# Why is there a low pass filter in a DSBSC demodulator?

In analog communication, DSBSC (double side band suppressed carrier) is way of modulating signal.

In this the carrier is simply multiplied with the message signal.

At the demodulator, the carrier is multiplied back which gives the message signal back. • The first signal is my message signal
• The second is the modulated signal
• The third is the demodulated signal i.e I can get the msg by simply tracking the peak voltages

Now the demodulation process seems to be complete but the part that I am missing is a low pass filtee at demodulator. Why is it required? I have my signal back. Why should I pass it through a low pass filter? All the books have the filter.

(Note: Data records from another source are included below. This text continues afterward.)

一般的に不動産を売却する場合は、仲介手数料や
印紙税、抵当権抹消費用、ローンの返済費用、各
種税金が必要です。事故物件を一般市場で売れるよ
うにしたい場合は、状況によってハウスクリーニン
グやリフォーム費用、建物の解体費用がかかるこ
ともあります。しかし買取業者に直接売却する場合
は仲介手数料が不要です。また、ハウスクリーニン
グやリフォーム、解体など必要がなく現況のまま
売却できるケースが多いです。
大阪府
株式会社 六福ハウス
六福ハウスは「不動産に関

Please explain why the low pass filter is required after the demodulator.

Matlab code


t=0:1e-4:30;
f=5;
y=sind(2*pi*f*t);
subplot(3,1,1)
plot(t,y)
hold on
yline(0)
xline(0.2)
ylim([-2 2])
hold off
subplot(3,1,2)
y1=sind(2*pi*100*t);

y3=y1.*y;

plot(t,y3)
hold on

yline(0)
hold off
subplot(3,1,3)

y4=y3.*sind(2*pi*100*t);

plot(t,y4)
hold on
ylim([-2 2])
plot(t,y);
hold off


• which LPF where? Oct 15, 2020 at 14:51
• You tell me, whether the first graph is the same as the third graph. Oct 15, 2020 at 14:51
• LPF at demodulator Oct 15, 2020 at 14:51
• @user253751 no it just seams to be scaled to 2 . Oct 15, 2020 at 14:52
• It looks like it has some high frequency content in it too @NewtonNadar Oct 15, 2020 at 14:53

The Third is the demodulated signal i.e I can get the msg by simply tracking the peak voltages

A simple peak detector will rise to the top-most peak and stay there (the maximum voltage peak of the original message will be captured). So you must modify the simple peak detector so that it decays toward zero as time passes, else the original message bottom-most voltage won't be captured....this is starting to look like a low-pass filter. Another problem with peak detectors is their poor performance where the demodulated message includes noise.

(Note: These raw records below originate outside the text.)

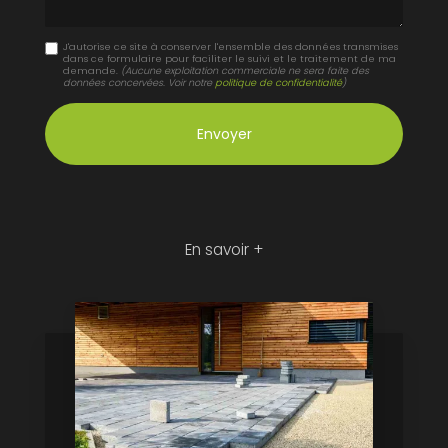
J'autorise ce site à conserver l'ensemble des données transmises
dans ce formulaire pour faciliter le suivi et le traitement de ma
demande.
(Aucune exploitation commerciale ne sera faite des
données concervées. Voir notre
politique de confidentialité
)
En savoir +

Yes, the original message can be reconstructed by sampling the demodulated signal at the moment of each +ve peak. This method requires knowledge of carrier phase, and requires a phase-locked-loop to track 2xcarrier frequency.
OP has used this method, since the demodulator magically has used a re-constructed carrier frequency that is phase-locked to the modulator carrier frequency:

y4=y3.*sind(2*pi*100*t);


This phase-locking method has problems: for example, if the message is at zero, there's no carrier for the phase-locked-loop to track. In stereo FM, this problem is avoided by always transmitting a little bit of 19 kHz subcarrier (by adding a DC offset to the modulator's message signal). But this is no longer pure DSB-SC. And you still have the problem of poor noise performance, if you don't add a low-pass filter.

The third graph contains the demodulated signal (blue line). It clearly has two frequencies in it: a low frequency (of the original message signal) and a high frequency.

One method to get the low frequency message signal out of the combined singal is to use a low pass filter.

A peak detector would not work with suppressed carrier signal since you need a valley detector for the negative half cycles! (Look carefully at the demodulated signal (blue line) from 6 s to 12 s time duration. The message signal is hidden in the valleys not the peaks!)